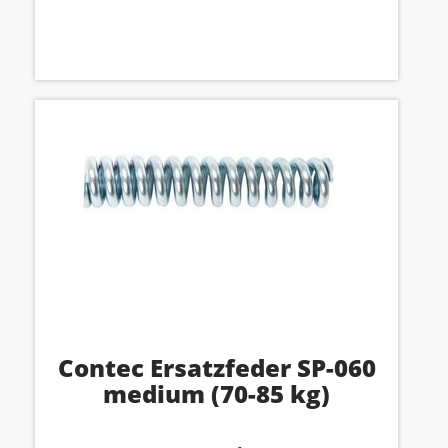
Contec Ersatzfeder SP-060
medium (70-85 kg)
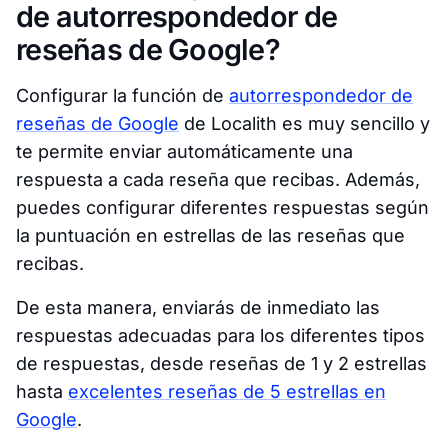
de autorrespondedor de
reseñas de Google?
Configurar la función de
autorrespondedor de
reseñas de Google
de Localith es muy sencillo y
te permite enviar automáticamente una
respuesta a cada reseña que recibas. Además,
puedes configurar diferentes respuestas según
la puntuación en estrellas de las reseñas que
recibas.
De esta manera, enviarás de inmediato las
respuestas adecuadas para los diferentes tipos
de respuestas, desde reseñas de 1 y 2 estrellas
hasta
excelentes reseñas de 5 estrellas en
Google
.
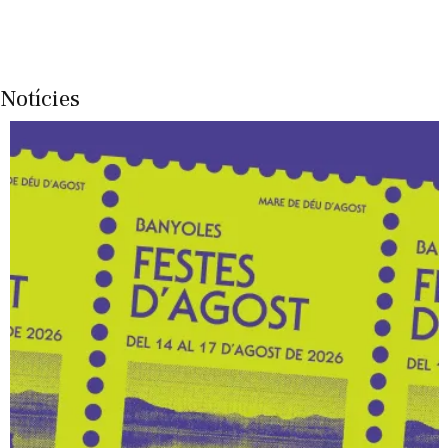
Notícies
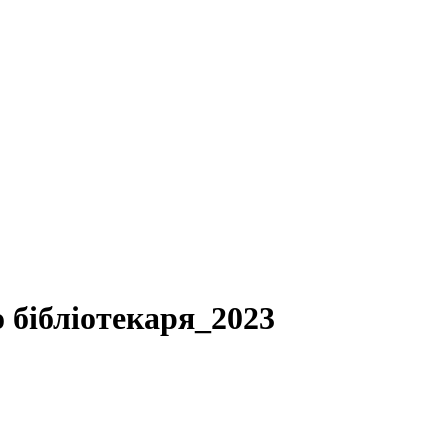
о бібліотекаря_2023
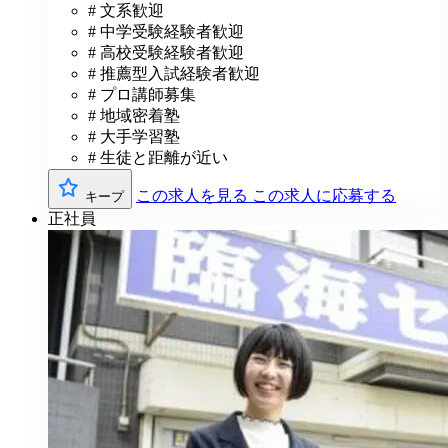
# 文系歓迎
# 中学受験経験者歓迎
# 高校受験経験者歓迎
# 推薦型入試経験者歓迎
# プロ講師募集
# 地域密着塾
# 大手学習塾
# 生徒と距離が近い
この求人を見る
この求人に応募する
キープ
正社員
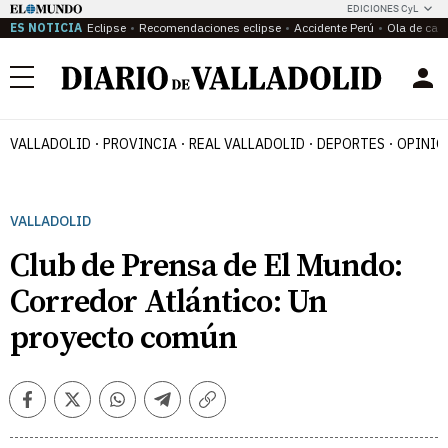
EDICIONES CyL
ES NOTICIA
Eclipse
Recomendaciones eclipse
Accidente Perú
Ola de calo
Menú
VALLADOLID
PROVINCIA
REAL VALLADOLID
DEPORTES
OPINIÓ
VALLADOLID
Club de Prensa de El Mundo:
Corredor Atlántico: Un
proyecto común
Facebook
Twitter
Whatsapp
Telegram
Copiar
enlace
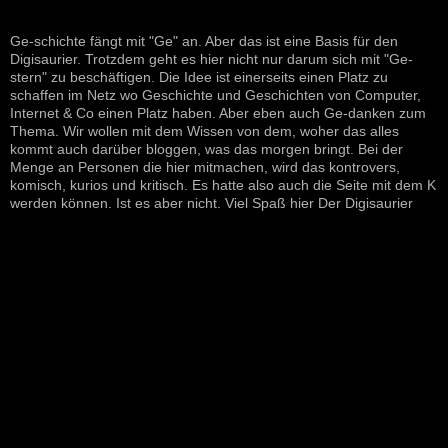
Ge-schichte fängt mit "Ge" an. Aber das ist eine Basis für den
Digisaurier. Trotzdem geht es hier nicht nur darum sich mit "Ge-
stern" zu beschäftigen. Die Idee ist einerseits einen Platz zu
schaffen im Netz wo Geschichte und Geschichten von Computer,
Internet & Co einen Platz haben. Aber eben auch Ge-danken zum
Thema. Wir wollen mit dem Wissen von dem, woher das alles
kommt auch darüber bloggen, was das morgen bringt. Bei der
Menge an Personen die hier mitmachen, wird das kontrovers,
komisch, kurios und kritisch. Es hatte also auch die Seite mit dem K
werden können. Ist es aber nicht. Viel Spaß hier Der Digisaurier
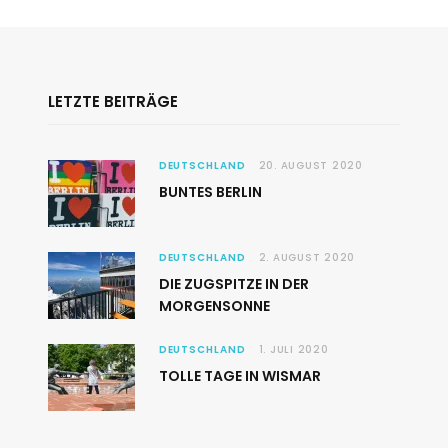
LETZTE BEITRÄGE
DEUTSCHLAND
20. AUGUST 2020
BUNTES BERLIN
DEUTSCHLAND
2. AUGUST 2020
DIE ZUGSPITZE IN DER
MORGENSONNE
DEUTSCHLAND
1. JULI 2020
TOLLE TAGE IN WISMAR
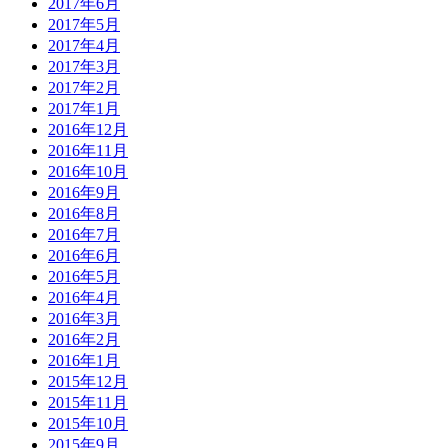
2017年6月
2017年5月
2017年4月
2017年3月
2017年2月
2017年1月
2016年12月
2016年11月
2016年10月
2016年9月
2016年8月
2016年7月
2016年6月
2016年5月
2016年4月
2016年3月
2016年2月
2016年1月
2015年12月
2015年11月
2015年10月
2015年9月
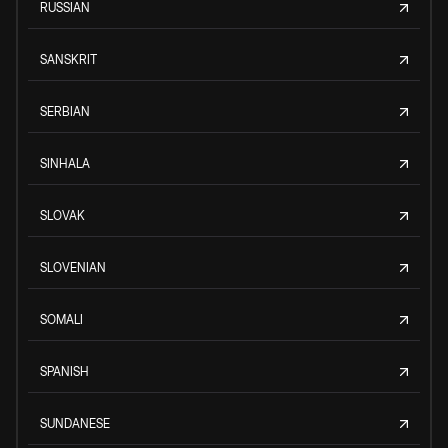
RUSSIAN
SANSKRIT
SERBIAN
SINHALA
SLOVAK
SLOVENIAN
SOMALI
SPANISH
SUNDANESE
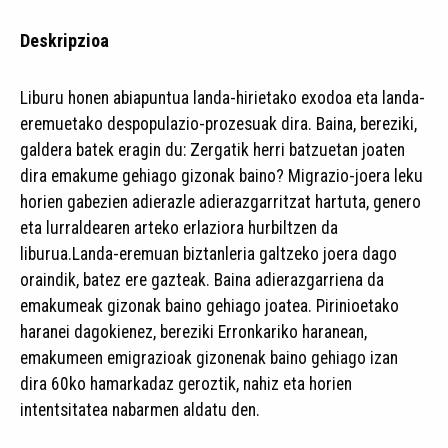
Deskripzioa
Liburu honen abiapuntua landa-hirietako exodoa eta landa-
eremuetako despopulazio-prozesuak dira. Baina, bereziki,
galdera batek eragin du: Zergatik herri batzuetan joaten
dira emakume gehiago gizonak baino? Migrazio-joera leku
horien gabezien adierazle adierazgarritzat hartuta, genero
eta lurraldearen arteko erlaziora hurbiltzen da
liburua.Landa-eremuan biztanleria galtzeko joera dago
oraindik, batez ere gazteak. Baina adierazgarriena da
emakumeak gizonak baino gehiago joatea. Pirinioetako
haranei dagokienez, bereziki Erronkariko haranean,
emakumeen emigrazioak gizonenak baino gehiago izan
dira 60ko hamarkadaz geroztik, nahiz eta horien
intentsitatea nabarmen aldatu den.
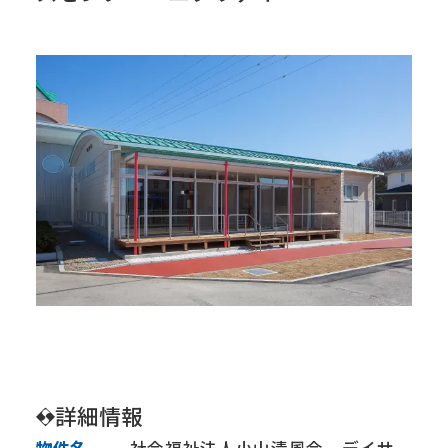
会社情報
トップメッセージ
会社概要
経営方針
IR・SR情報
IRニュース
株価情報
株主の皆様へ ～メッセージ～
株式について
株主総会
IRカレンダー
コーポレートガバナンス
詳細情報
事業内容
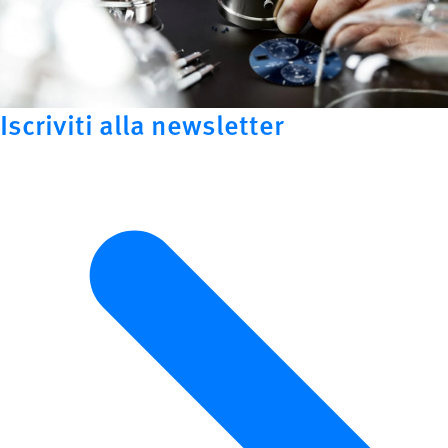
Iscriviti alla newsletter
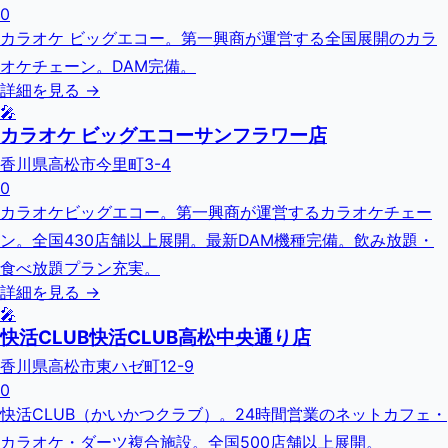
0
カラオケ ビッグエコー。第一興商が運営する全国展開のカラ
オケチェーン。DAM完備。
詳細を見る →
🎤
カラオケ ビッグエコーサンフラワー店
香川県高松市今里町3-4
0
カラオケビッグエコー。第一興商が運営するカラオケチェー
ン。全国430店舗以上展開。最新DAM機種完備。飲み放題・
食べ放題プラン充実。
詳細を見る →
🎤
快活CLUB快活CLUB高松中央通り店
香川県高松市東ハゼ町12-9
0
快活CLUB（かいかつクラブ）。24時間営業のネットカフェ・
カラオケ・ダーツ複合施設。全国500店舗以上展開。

==

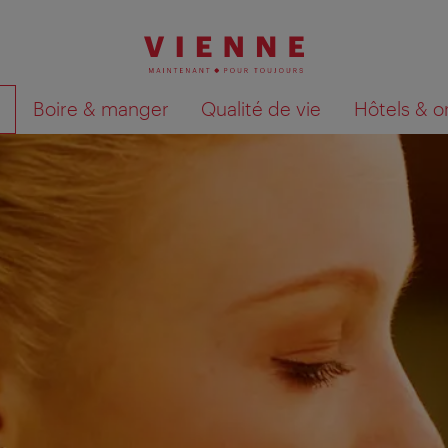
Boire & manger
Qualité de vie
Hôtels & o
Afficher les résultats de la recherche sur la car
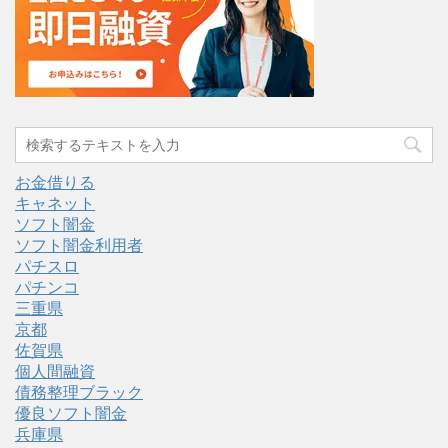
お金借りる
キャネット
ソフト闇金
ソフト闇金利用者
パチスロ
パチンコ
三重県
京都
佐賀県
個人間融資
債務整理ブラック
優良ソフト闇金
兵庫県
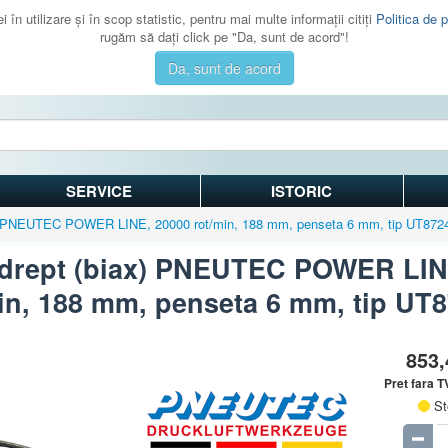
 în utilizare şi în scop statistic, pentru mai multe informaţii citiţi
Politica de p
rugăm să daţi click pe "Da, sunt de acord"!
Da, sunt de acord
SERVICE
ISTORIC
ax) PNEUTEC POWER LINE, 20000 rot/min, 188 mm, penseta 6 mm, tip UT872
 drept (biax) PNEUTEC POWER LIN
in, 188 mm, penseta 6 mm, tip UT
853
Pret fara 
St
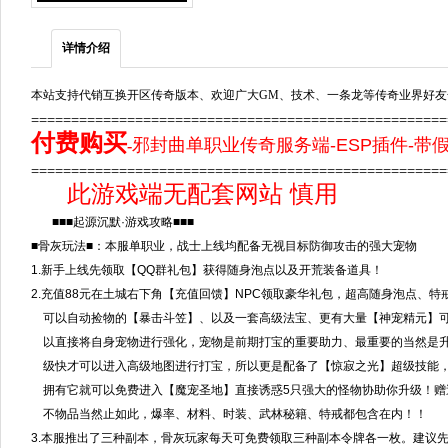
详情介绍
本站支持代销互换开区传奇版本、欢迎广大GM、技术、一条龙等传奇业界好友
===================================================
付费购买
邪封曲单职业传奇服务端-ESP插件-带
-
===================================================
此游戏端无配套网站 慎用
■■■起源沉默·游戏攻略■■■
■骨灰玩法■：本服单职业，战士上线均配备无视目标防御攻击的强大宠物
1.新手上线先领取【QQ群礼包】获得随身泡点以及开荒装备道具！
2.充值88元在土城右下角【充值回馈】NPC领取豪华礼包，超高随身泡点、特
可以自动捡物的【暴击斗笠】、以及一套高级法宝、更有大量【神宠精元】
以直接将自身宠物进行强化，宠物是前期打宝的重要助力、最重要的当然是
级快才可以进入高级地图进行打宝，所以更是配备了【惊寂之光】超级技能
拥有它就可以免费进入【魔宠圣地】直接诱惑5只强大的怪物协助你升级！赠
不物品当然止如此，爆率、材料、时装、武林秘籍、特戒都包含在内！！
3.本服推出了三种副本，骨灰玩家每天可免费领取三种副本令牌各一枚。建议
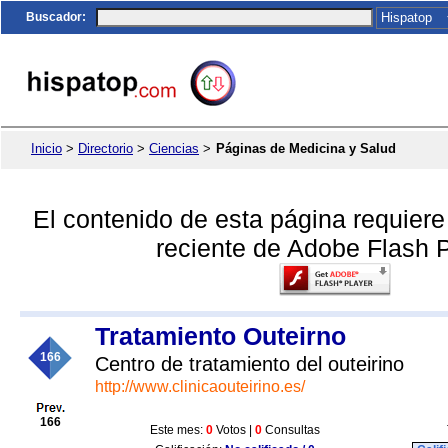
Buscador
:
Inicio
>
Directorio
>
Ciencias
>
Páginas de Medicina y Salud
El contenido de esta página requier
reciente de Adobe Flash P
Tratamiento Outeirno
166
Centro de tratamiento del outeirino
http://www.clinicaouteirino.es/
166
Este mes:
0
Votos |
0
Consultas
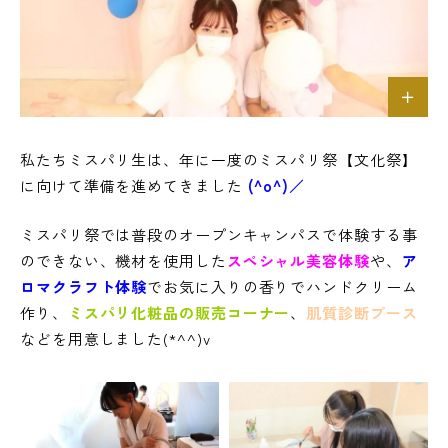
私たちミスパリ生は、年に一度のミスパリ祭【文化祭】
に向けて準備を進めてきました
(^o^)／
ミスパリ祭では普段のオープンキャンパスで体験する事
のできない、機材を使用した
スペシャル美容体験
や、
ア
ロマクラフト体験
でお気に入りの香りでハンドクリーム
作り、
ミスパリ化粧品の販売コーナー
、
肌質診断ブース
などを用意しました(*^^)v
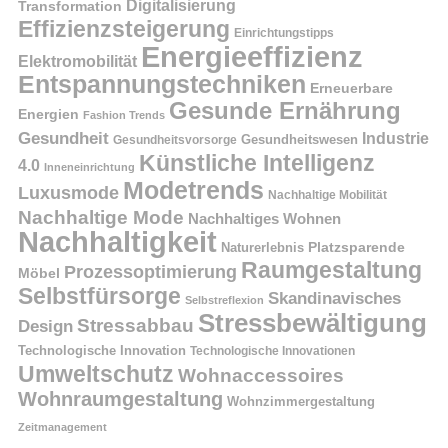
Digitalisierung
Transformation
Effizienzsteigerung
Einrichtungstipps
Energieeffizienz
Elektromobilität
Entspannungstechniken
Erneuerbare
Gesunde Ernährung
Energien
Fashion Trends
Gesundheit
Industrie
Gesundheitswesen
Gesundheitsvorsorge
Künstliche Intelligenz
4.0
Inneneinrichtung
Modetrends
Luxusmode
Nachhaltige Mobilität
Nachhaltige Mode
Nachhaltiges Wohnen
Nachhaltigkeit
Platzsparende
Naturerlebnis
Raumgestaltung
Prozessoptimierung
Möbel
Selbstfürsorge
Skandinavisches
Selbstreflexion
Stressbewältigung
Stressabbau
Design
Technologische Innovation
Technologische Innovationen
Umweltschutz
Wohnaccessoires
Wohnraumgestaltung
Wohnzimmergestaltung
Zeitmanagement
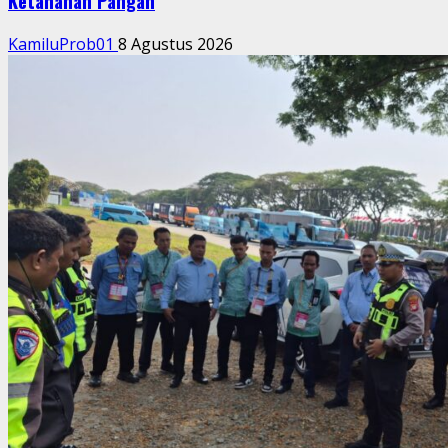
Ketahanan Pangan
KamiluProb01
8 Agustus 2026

» WHAT TO PRODUCE
The answer is those lines of the material above that run from the one containing "Contec Ersatzfeder SP-060" up to and including the one containing "1. JULI 2020", restated exactly and without images.

» RESPONSE TO THE EXERCISE
Contec Ersatzfeder SP-060
medium (70-85 kg)
de autorrespondedor de
reseñas de Google?
Configurar la función de
autorrespondedor de
reseñas de Google
de Localith es muy sencillo y
te permite enviar automáticamente una
respuesta a cada reseña que recibas. Además,
puedes configurar diferentes respuestas según
la puntuación en estrellas de las reseñas que
recibas.
De esta manera, enviarás de inmediato las
respuestas adecuadas para los diferentes tipos
de respuestas, desde reseñas de 1 y 2 estrellas
hasta
excelentes reseñas de 5 estrellas en
Google
.
Notícies
о бібліотекаря_2023
# 文系歓迎
# 中学受験経験者歓迎
# 高校受験経験者歓迎
# 推薦型入試経験者歓迎
# プロ講師募集
# 地域密着塾
# 大手学習塾
# 生徒と距離が近い
この求人を見る
この求人に応募する
キープ
正社員
EDICIONES CyL
ES NOTICIA
Eclipse
Recomendaciones eclipse
Accidente Perú
Ola de calo
Menú
VALLADOLID
PROVINCIA
REAL VALLADOLID
DEPORTES
OPINIÓ
VALLADOLID
Club de Prensa de El Mundo:
Corredor Atlántico: Un
proyecto común
Facebook
Twitter
Whatsapp
Telegram
Copiar
enlace
Ge-schichte fängt mit "Ge" an. Aber das ist eine Basis für den
Digisaurier. Trotzdem geht es hier nicht nur darum sich mit "Ge-
stern" zu beschäftigen. Die Idee ist einerseits einen Platz zu
schaffen im Netz wo Geschichte und Geschichten von Computer,
Internet & Co einen Platz haben. Aber eben auch Ge-danken zum
Thema. Wir wollen mit dem Wissen von dem, woher das alles
kommt auch darüber bloggen, was das morgen bringt. Bei der
Menge an Personen die hier mitmachen, wird das kontrovers,
komisch, kurios und kritisch. Es hatte also auch die Seite mit dem K
werden können. Ist es aber nicht. Viel Spaß hier Der Digisaurier
LETZTE BEITRÄGE
DEUTSCHLAND
20. AUGUST 2020
BUNTES BERLIN
DEUTSCHLAND
2. AUGUST 2020
DIE ZUGSPITZE IN DER
MORGENSONNE
DEUTSCHLAND
1. JULI 2020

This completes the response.